* _Work task_
Every line of the entries below that carries the string "Advantage" should be copied.

* _Given data_
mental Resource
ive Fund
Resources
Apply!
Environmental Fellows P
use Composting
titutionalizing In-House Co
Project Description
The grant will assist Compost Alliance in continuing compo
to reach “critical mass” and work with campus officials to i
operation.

* * *

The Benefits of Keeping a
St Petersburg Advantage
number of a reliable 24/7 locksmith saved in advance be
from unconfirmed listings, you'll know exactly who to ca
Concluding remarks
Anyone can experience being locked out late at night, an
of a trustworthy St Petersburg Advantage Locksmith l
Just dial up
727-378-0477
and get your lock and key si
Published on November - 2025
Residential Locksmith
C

* _Answer for the task_
St Petersburg Advantage
of a trustworthy St Petersburg Advantage Locksmith l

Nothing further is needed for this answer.